Mr. J. S. Mill observes that historians, travellers, and all who write or speak concerning moral and social phenomena with which they are unacquainted, are apt to confound in their descriptions things wholly diverse. Having but a scanty vocabulary of words relating to such phenomena, and never having analyzed the facts to which these words correspond in their own country, they apply them to other facts to which they are more or less inapplicable. Thus, as I have before briefly stated, the first English conquerors of Bengal carried with them the phrase “landed proprietor” into a country where the rights of individuals over the soil were extremely different in degree, and even in nature, from those recognized in England. Applying the term with all its English associations in such a state of things, to one who had only a limited right they gave an absolute right; from another, because he had not an absolute right, they took away all right; drove whole classes of men to ruin and despair; filled the country with banditti; created a feeling that nothing was secure; and produced, with the best intentions, a disorganization which had not been produced in that country by the most ruthless of its barbarian invaders.[33]

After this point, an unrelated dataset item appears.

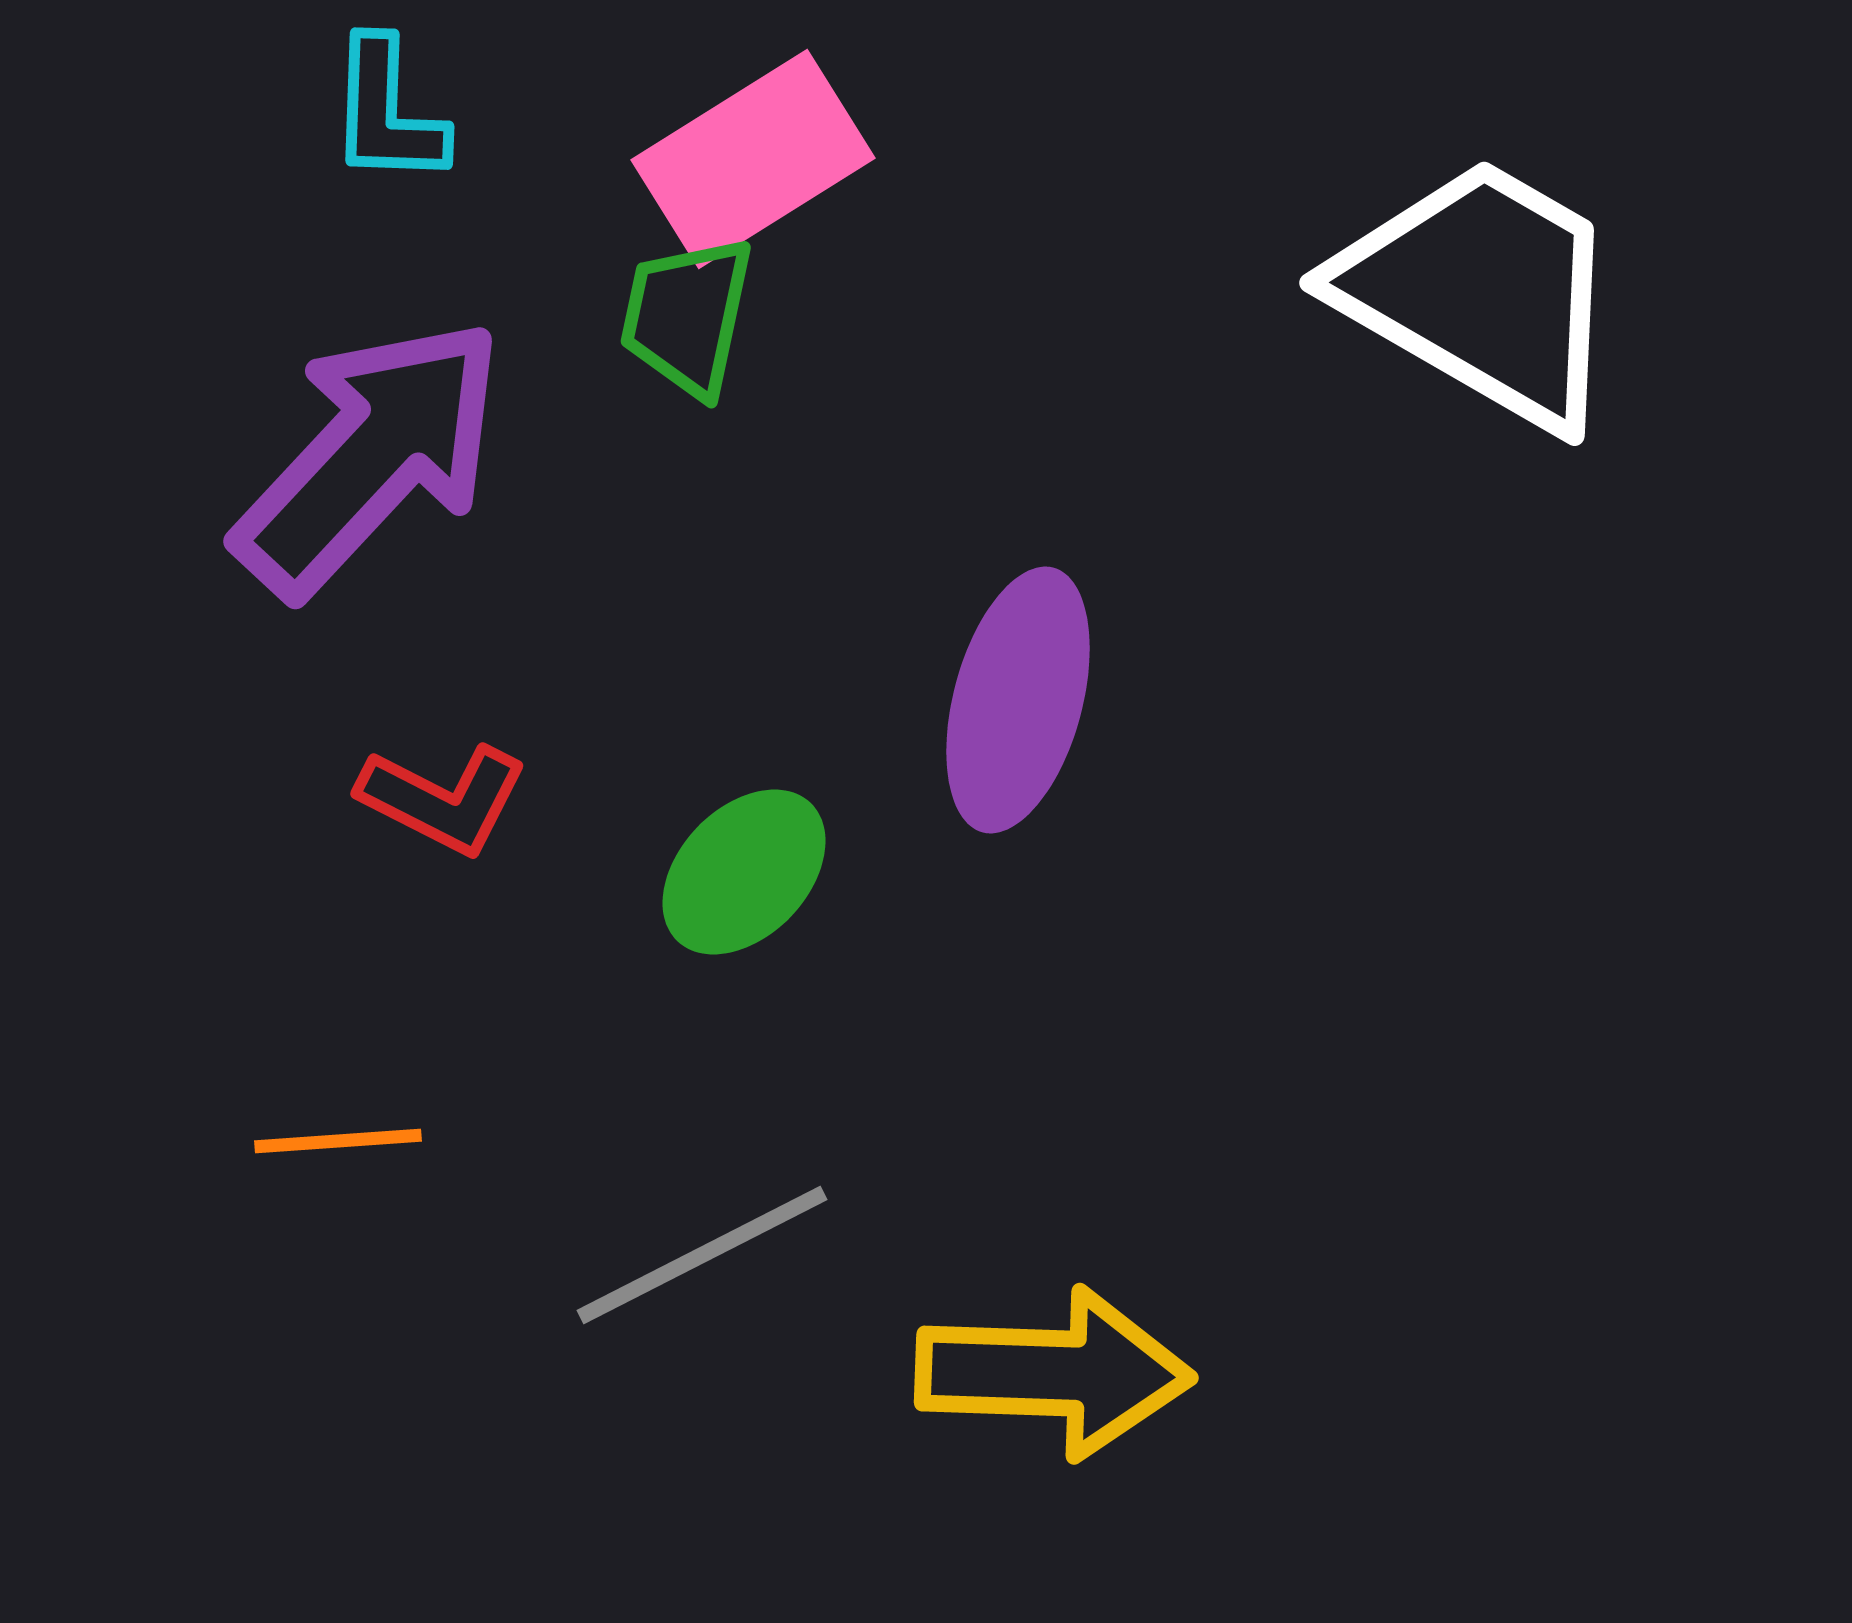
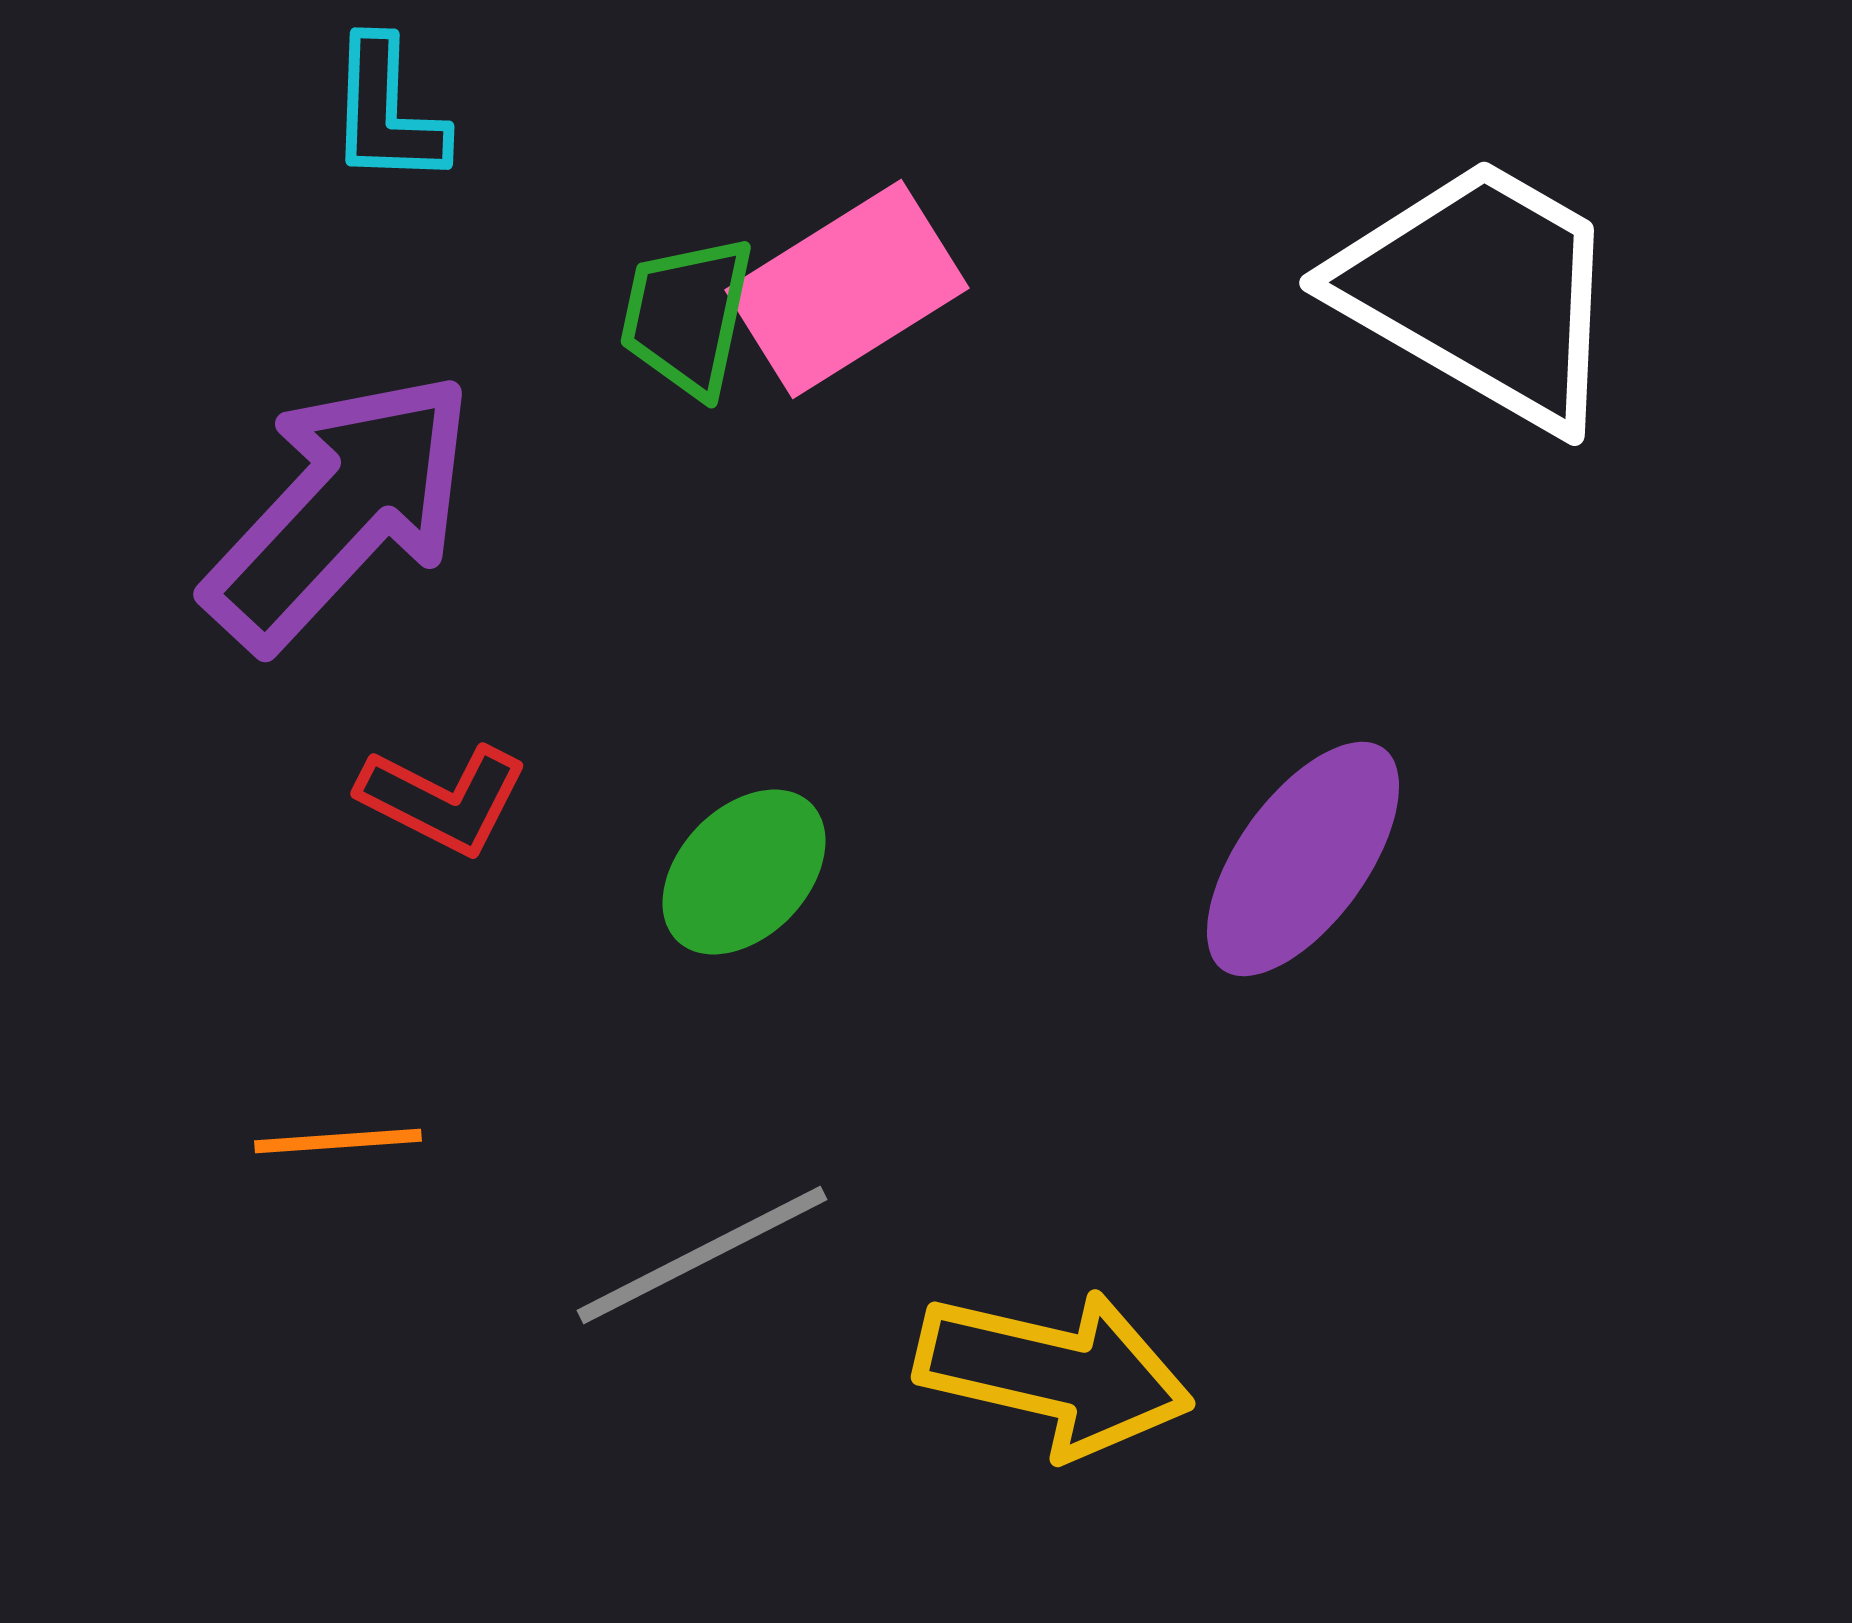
pink rectangle: moved 94 px right, 130 px down
purple arrow: moved 30 px left, 53 px down
purple ellipse: moved 285 px right, 159 px down; rotated 21 degrees clockwise
yellow arrow: rotated 11 degrees clockwise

How often, in reading ancient history, are we misled by the application of modern terms to past institutions and events! Guizot, in speaking of the towns of Europe between the fifth and tenth centuries, cautions his readers against concluding that their state was one either of positive servitude or of positive freedom. He observes that when a society and its language have lasted a considerable time, its words acquire a complete, determinate, and precise meaning,—a kind of legal official signification. Time has introduced into the signification of every term a thousand ideas, which are suggested to us every time we hear it pronounced, but which, as they do not all bear the same date, are not all suitable at the same time. Thus the terms “servitude” and “freedom” recall to our minds ideas far more precise and definite than the facts of the eighth, ninth, or tenth centuries, to which they relate. Whether we say that the towns in the eighth century were in a state of “freedom” or in a state of “servitude,” we say, in either case, too much; for they were a prey to the rapacity of the strong, and yet maintained a certain degree of independence and importance.
So, again, as the same writer shows, the term “civilization” comprises more or fewer ideas, according to the sense, popular or scientific, in which it is used. “The popular signification of a word is formed by degrees, and while all the facts it represents are present. As often as a fact comes before us which seems to answer to the signification of a known term, this term is naturally applied to it, and thus its signification goes on broadening and deepening, till, at last, all the various facts and ideas which, from the nature of things, ought to be brought together and embodied in the term, are collected and embodied in it. When, on the contrary, the signification of a word is determined by science, it is usually done by one or a very few individuals, who, at the time, are under the influence of some particular fact, which has taken possession of their imagination. Thus it comes to pass that scientific definitions are, in general, much narrower, and, on that very account, much less correct, than the popular significations given to words.”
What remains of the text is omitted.